When Sir Winston Churchill and U.S. President Harry Truman came to Fulton on March 5, 1946, the whole town came out to wave at the motorcade.
Secret Service men clung to the limousine's running boards like watchful mountain goats, and crowds dressed in their finest competed with media outliers from around the state, nation and world.
The motorized promenade ended at Westminster College. There, Churchill, former prime minster who led Britain through World War II, reportedly had a drink and maybe a cigar before giving his now famous Iron Curtain speech, "The Sinews of Peace."
Churchill and Truman are gone from the world, but memory of them is not. This May 3-5, officials of the National Churchill Museum, created in memory of that event, are celebrating the museum's 50th anniversary with the community.
And at 2:30 p.m. that Saturday, there will be a repeat parade with members of the Churchill and Truman families.
Trying their best to recreate the parade, all the same high school and military bands have been invited back, to include a band of pipers. The parade begins at Westminster Avenue and West Seventh Street, winds through city streets then north on Court Street, to ends at the museum.
A reviewing stand will be across the street from the museum. There also will be a flyover and a salute to the Eagle Squadrons of World War II and Lt. John Lutz, of Fulton.
Sam Craghead is executive secretary for the museum's 50th Anniversary Project. He said he feels Lutz' story is worthy of consideration.
"In 1940, the Germans had just conquered France, and they now controlled Continental Europe," Craghead said recently, sitting on a bench on the front porch of The Churchill Institute. "They are looking at the White Cliffs of Dover from one of their places in France. The threat is they are now going to invade England and Churchill and England know it."
On May 10, 1940, Churchill had become prime minister of the United Kingdom. By May 26, Allied troops were trapped on the beaches of Dunkirk. Between May 27 and June 4, by use of any sea worthy vessel they could find, 330,000 troops French, British, Belgian and Dutch were slowly and methodically evacuated. Of the 861 vessels in the operation, 243 were sunk.

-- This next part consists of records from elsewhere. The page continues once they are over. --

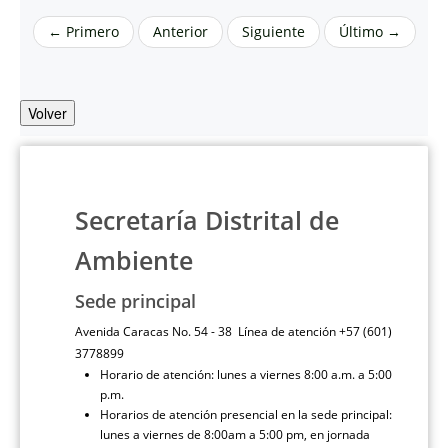
← Primero
Anterior
Siguiente
Último →
Volver
Secretaría Distrital de
Ambiente
Sede principal
Avenida Caracas No. 54 - 38 Línea de atención +57 (601)
3778899
Horario de atención: lunes a viernes 8:00 a.m. a 5:00
p.m.
Horarios de atención presencial en la sede principal:
lunes a viernes de 8:00am a 5:00 pm, en jornada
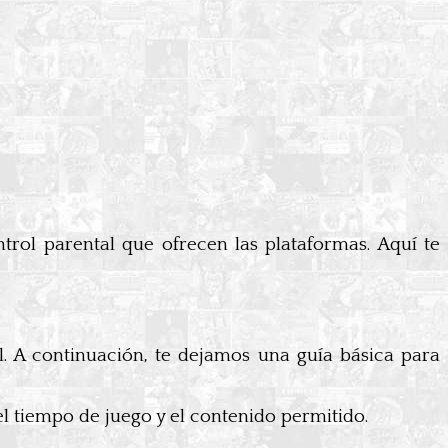
trol parental que ofrecen las plataformas. Aquí te
l. A continuación, te dejamos una guía básica para
el tiempo de juego y el contenido permitido.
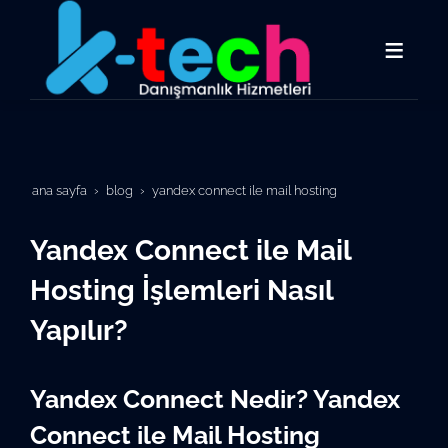
ana sayfa
blog
yandex connect ile mail hosting
Yandex Connect ile Mail
Hosting İşlemleri Nasıl
Yapılır?
Yandex Connect Nedir? Yandex
Connect ile Mail Hosting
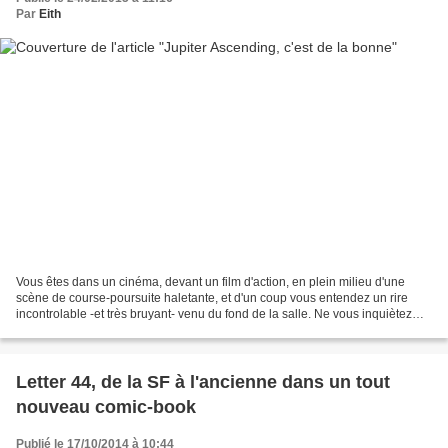
Par
Eith
Vous êtes dans un cinéma, devant un film d'action, en plein milieu d'une
scène de course-poursuite haletante, et d'un coup vous entendez un rire
incontrolable -et très bruyant- venu du fond de la salle. Ne vous inquiètez
pas : vous êtes probablement devant...
Letter 44, de la SF à l'ancienne dans un tout
nouveau comic-book
Publié le 17/10/2014 à 10:44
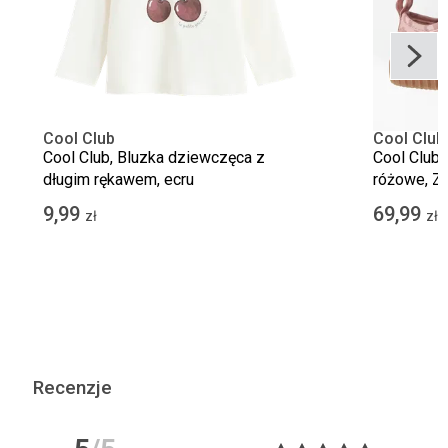
Cool Club
Cool Club
Cool Club, Bluzka dziewczęca z
Cool Club,
długim rękawem, ecru
różowe, Z
Barefoot
9,99
69,99
zł
zł
Recenzje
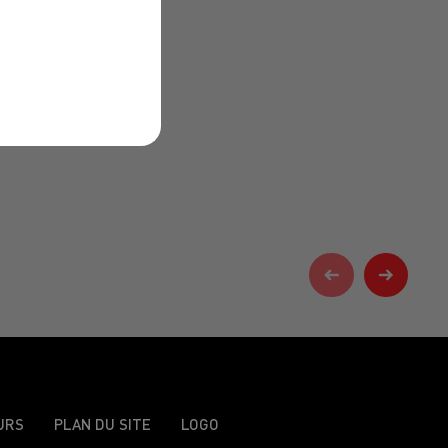
URS
PLAN DU SITE
LOGO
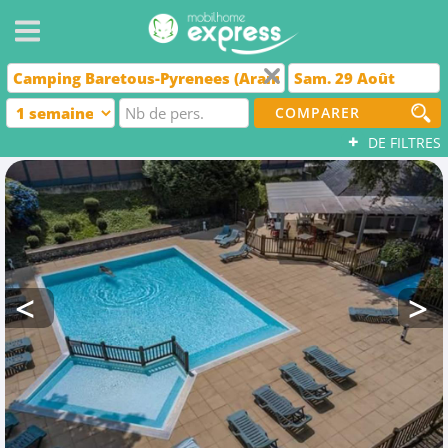
COMPARER
+
DE FILTRES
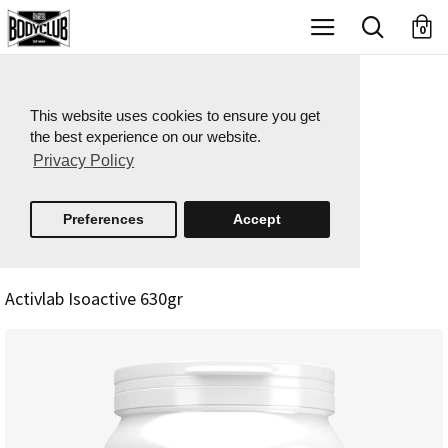
X
0
This website uses cookies to ensure you get
the best experience on our website.
Privacy Policy
Preferences
Accept
Activlab Isoactive 630gr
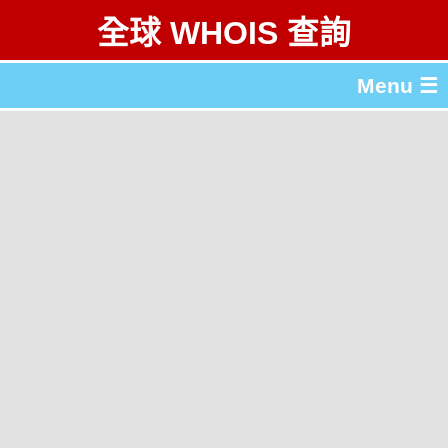
全球 WHOIS 查詢
Menu ☰
關於 全球 WHOIS 查詢
gTLD & ccTLD 列表
工具
English
简体中文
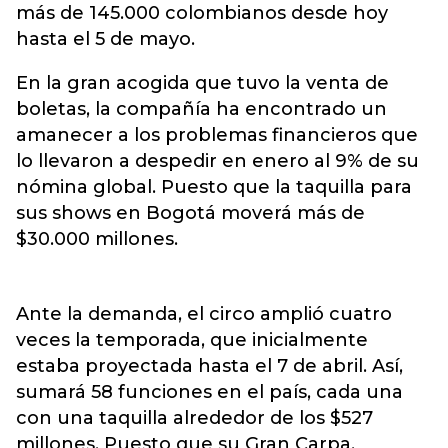
más de 145.000 colombianos desde hoy
hasta el 5 de mayo.
En la gran acogida que tuvo la venta de
boletas, la compañía ha encontrado un
amanecer a los problemas financieros que
lo llevaron a despedir en enero al 9% de su
nómina global. Puesto que la taquilla para
sus shows en Bogotá moverá más de
$30.000 millones.
Ante la demanda, el circo amplió cuatro
veces la temporada, que inicialmente
estaba proyectada hasta el 7 de abril. Así,
sumará 58 funciones en el país, cada una
con una taquilla alrededor de los $527
millones. Puesto que su Gran Carpa,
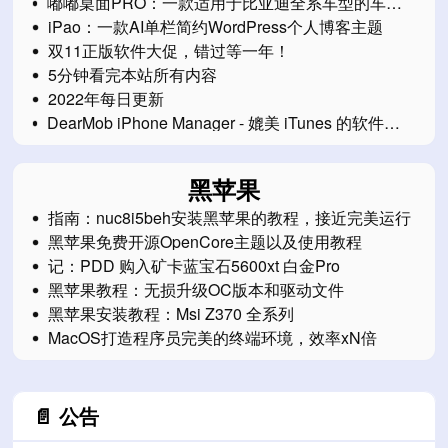
嘟嘟桌面PRO：一款适用于比亚迪全系车型的车机
桌面软件
iPao：一款AI单栏简约WordPress个人博客主题
双11正版软件大促，错过等一年！
5分钟看完本站所有内容
2022年每日更新
DearMob iPhone Manager - 媲美 iTunes 的软件
（正在限免中）
黑苹果
指南：nuc8i5beh安装黑苹果的教程，接近完美运行
黑苹果免费开源OpenCore主题以及使用教程
记：PDD 购入矿卡蓝宝石5600xt 白金Pro
黑苹果教程：无损升级OC版本和驱动文件
黑苹果安装教程：Msi Z370 全系列
MacOS打造程序员完美的终端环境，效率xN倍
📄 公告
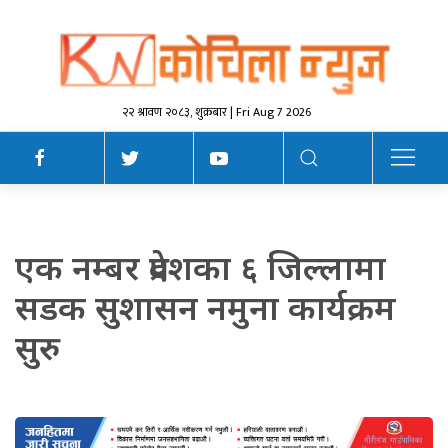
२२ श्रावण २०८३, शुक्रबार | Fri Aug 7 2026
एक नम्बर प्रदेशका ६ जिल्लामा
सडक सुशासन नमुना कार्यक्रम
सुरु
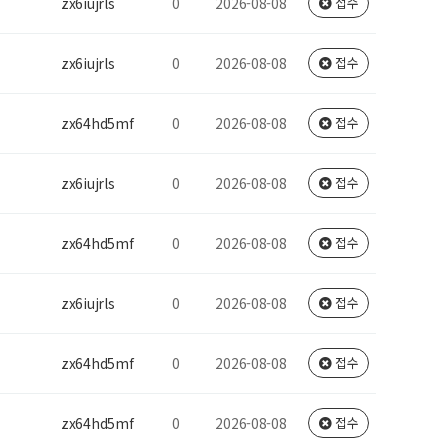
zx6iujrls
0
2026-08-08
접수
zx6iujrls
0
2026-08-08
접수
zx64hd5mf
0
2026-08-08
접수
zx6iujrls
0
2026-08-08
접수
zx64hd5mf
0
2026-08-08
접수
zx6iujrls
0
2026-08-08
접수
zx64hd5mf
0
2026-08-08
접수
zx64hd5mf
0
2026-08-08
접수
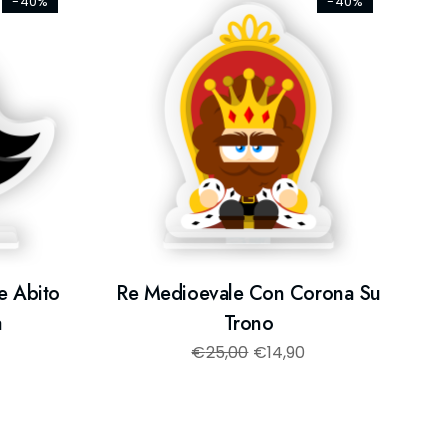
-40%
-40%
e Abito
Re Medioevale Con Corona Su
a
Trono
€
25,00
€
14,90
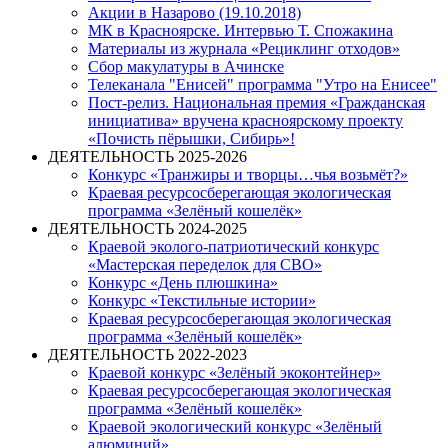
Акции в Назарово (19.10.2018)
МК в Красноярске. Интервью Т. Спожакина
Материалы из журнала «Рециклинг отходов»
Сбор макулатуры в Ачинске
Телеканала "Енисей" программа "Утро на Енисее"
Пост-релиз. Национальная премия «Гражданская
инициатива» вручена красноярскому проекту
«Почисть пёрышки, Сибирь»!
ДЕЯТЕЛЬНОСТЬ 2025-2026
Конкурс «Транжиры и творцы…чья возьмёт?»
Краевая ресурсосберегающая экологическая
программа «Зелёный кошелёк»
ДЕЯТЕЛЬНОСТЬ 2024-2025
Краевой эколого-патриотический конкурс
«Мастерская переделок для СВО»
Конкурс «День плюшкина»
Конкурс «Текстильные истории»
Краевая ресурсосберегающая экологическая
программа «Зелёный кошелёк»
ДЕЯТЕЛЬНОСТЬ 2022-2023
Краевой конкурс «Зелёный экоконтейнер»
Краевая ресурсосберегающая экологическая
программа «Зелёный кошелёк»
Краевой экологический конкурс «Зелёный
алюминий»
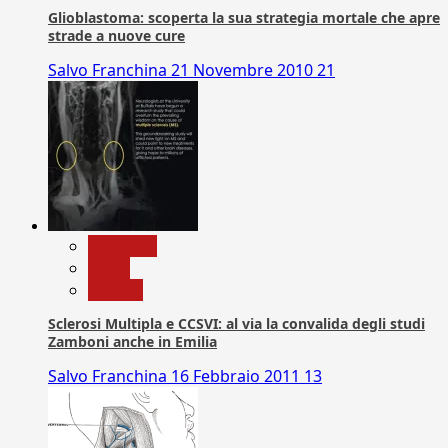
Glioblastoma: scoperta la sua strategia mortale che apre
strade a nuove cure
Salvo Franchina
21 Novembre 2010
21
Medicina
News
Ricerca
Sclerosi Multipla e CCSVI: al via la convalida degli studi
Zamboni anche in Emilia
Salvo Franchina
16 Febbraio 2011
13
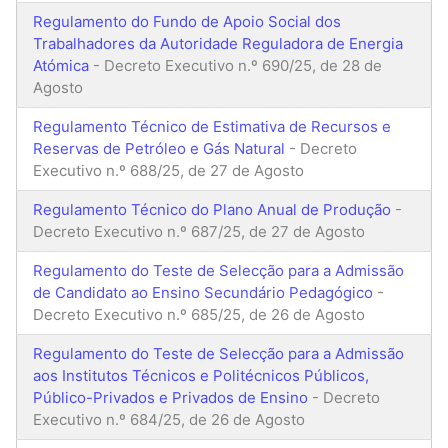
Regulamento do Fundo de Apoio Social dos
Trabalhadores da Autoridade Reguladora de Energia
Atómica
- Decreto Executivo n.º 690/25, de 28 de
Agosto
Regulamento Técnico de Estimativa de Recursos e
Reservas de Petróleo e Gás Natural
- Decreto
Executivo n.º 688/25, de 27 de Agosto
Regulamento Técnico do Plano Anual de Produção
-
Decreto Executivo n.º 687/25, de 27 de Agosto
Regulamento do Teste de Selecção para a Admissão
de Candidato ao Ensino Secundário Pedagógico
-
Decreto Executivo n.º 685/25, de 26 de Agosto
Regulamento do Teste de Selecção para a Admissão
aos Institutos Técnicos e Politécnicos Públicos,
Público-Privados e Privados de Ensino
- Decreto
Executivo n.º 684/25, de 26 de Agosto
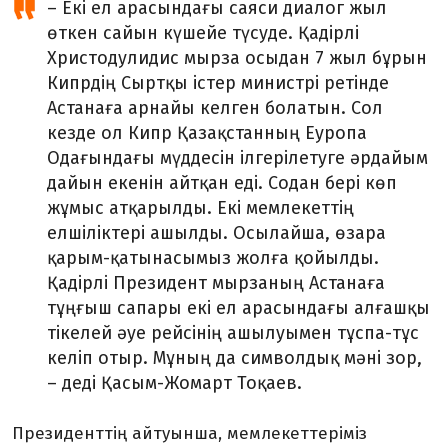
– Екі ел арасындағы саяси диалог жыл
өткен сайын күшейе түсуде. Қадірлі
Христодулидис мырза осыдан 7 жыл бұрын
Кипрдің Сыртқы істер министрі ретінде
Астанаға арнайы келген болатын. Сол
кезде ол Кипр Қазақстанның Еуропа
Одағындағы мүддесін ілгерілетуге әрдайым
дайын екенін айтқан еді. Содан бері көп
жұмыс атқарылды. Екі мемлекеттің
елшіліктері ашылды. Осылайша, өзара
қарым-қатынасымыз жолға қойылды.
Қадірлі Президент мырзаның Астанаға
тұңғыш сапары екі ел арасындағы алғашқы
тікелей әуе рейсінің ашылуымен тұспа-тұс
келіп отыр. Мұның да символдық мәні зор,
– деді Қасым-Жомарт Тоқаев.
Президенттің айтуынша, мемлекеттеріміз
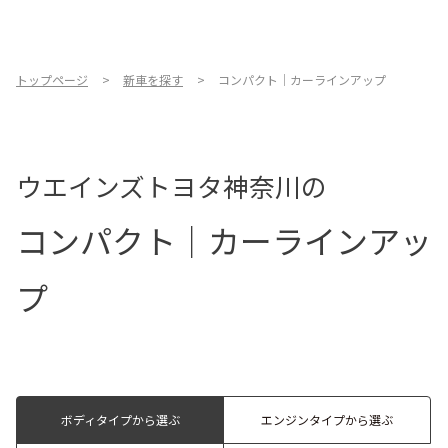
お店を探す
新車を探す
トップページ
新車を探す
コンパクト｜カーラインアップ
中古車を探す
ウエインズトヨタ神奈川の
点検・整備をする
コンパクト｜カーラインアッ
新車購入ガイド
お得情報
プ
地域応援活動
企業情報
採用情報
法人のお客様
ボディタイプから選ぶ
エンジンタイプから選ぶ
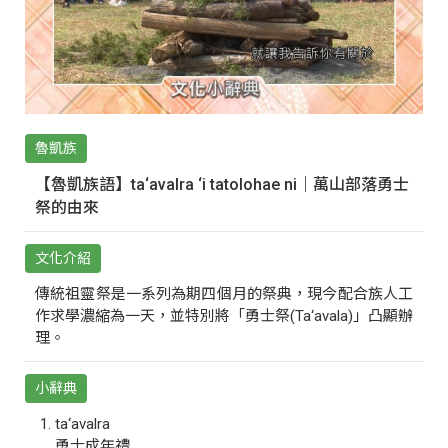
魯凱族
【魯凱族語】ta‘avalra ‘i tatolohae ni｜萬山部落勇士
祭的由來
文化介紹
傳統祖靈祭是一系列為期四個月的祭典，現今配合族人工
作求學濃縮為一天，並特別將「勇士祭(Ta‘avala)」凸顯辦
理。
小辭典
ta‘avalra
勇士成年禮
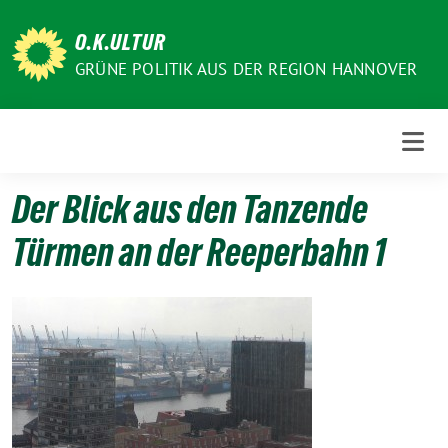
Weiter
zum
O.K.ULTUR
Inhalt
GRÜNE POLITIK AUS DER REGION HANNOVER
Der Blick aus den Tanzende
Türmen an der Reeperbahn 1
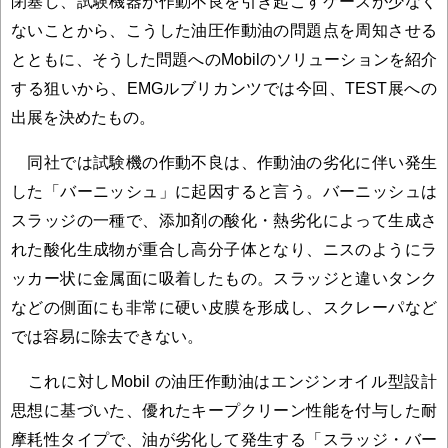
閉塞し、試験機器が作動不良を引き起こすケースが少なく
ないことから、こうした油圧作動油の問題点を周知させる
とともに、そうした問題へのMobilのソリューションを紹介
する狙いから、EMGルブリカンツでは今回、TEST展への
出展を決めたもの。
同社では試験機の作動不良は、作動油の劣化に伴い発生
した「バーニッシュ」に起因すると言う。バーニッシュは
スラッジの一種で、添加剤の酸化・熱劣化によって生成さ
れた酸化生成物が重合し高分子体となり、ニスのようにラ
ッカー状に金属面に吸着したもの。スラッジと違いタンク
などの側面にも非常に硬い皮膜を形成し、スクレーパなど
では容易に除去できない。
これに対しMobil の油圧作動油はエンジンオイル型設計
思想に基づいた、優れたキープクリーン性能を付与した耐
摩耗性タイプで、油が劣化して発生する「スラッジ・バー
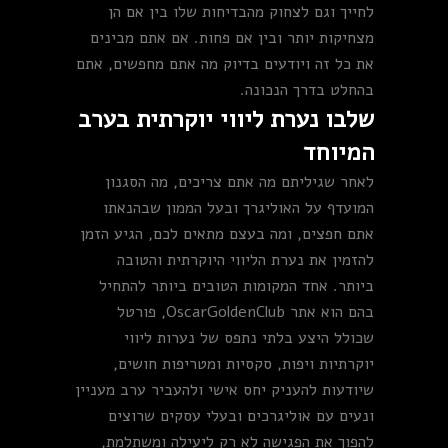
לחייך וגם לצחוק מהבדיחות שלו בין אם הן
מצחיקות יותר ובין אם פחות. אם אתם מבינים
את כל זה ויודעים בדיוק מה אתם מחפשים, אתם
בהחלט בדרך הנכונה.
שלבו נערת ליווי יוקרתית בערב
המיוחד
לאחר שגיליתם מה אתם צריכים, מה הסגנון
המועדף על האוליגרך ובעל הממון שבהנאתו
אתם חפצים, ומה בעצם מתאים לכם, הגיע הזמן
להזמין את נערת הליווי היוקרתית והטובה
ביותר. אחד המקומות הטובים ביותר להתחיל
בהם הוא אתר OscarGoldenClub, פורטל
שכולל היצע בלתי נתפס של נערות ליווי
יוקרתיות ויפות, סקסיות ומטריפות חושים,
שיודעות להעניק יחס אישי ולהעביר ערב מעניין
ונעים עם אוליגרכים ובעלי עסקים שרוצים
להפוך את הפגישה לא רק ליעילה ומשתלמת,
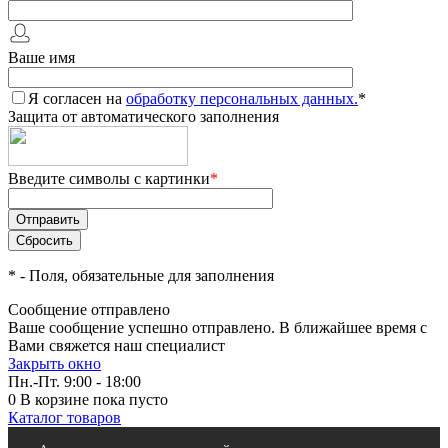
Ваше имя
Я согласен на
обработку персональных данных.
*
Защита от автоматического заполнения
Введите символы с картинки
*
*
- Поля, обязательные для заполнения
Сообщение отправлено
Ваше сообщение успешно отправлено. В ближайшее время с
Вами свяжется наш специалист
Закрыть окно
Пн.-Пт. 9:00 - 18:00
0
В корзине
пока пусто
Каталог товаров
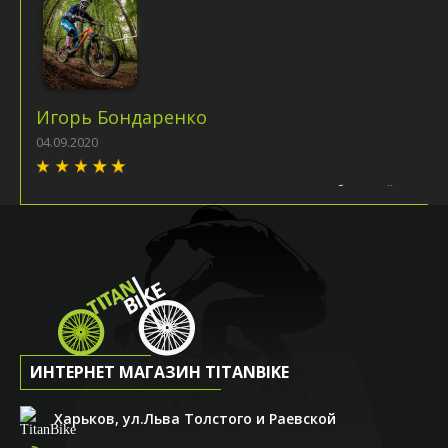
Игорь Бондаренко
04.09.2020
Решил сыну присмотреть велосипед. Магазин большой,
ассортимент гигантский!!! Очень помог с выбором
продавец Андрей. Предложил довольно интересную
модель, пояснил все характеристики, рассказал о
производителе. Андрей - ты профи, спасибо тебе! Очень
порадовали условия покупки. Со скидкой в 25% цена
стала довольно привлекательной. Вобщем, всем
рекомендую! Специалисты магазина точно смогут
подобрать вам железного друга на любой вкус!!!
ИНТЕРНЕТ МАГАЗИН TITANBIKE
Харьков, ул.Льва Толстого и Раевской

Britain had to regroup, and quickly.
"The British expeditionary force was evacuated from Dunkirk, and that gave them the soldiers they needed badly," Craghead said. "In order to invade Britain, Germany must assault England from across the Channel."
Britain had plenty of military airplanes, but not enough pilots. They gathered together some pilots escaped from Poland, Czechoslovakia, France, Belgium, Holland and Norway, and "the RAF also began receiving Americans," Craghead added.
At that time, the United States was still neutral in what was considered to be a European war.
"If American citizens joined the military of another country at war, they would lose their citizenship," Craghead said.
Enter John Frederick Lutz, a 1936 graduate of Fulton High School. He had one academic year at Westminster College when he left for California where he earned a pilots' license.
"He was approached to join the RAF," Craghead said.
RAF is the famous Royal Air Force, the United Kingdom's aerial warfare force formed toward the end of World War I, on April 1, 1918. They emerged as the largest air force in the world.
Lutz traveled to Canada, then England, and became a fighter pilot for the RAF's 71st Eagle Squadron (First Squadron) in September 1941. He was 23.
"He fought with the RAF until Sept. 1942, then he and other Eagles transferred to the U.S. 8th Army Air Force," Craghead said. "All Eagles were Americans. They are still called Eagles today."
On May 4, 1943 the date of this year's parade Lutz died.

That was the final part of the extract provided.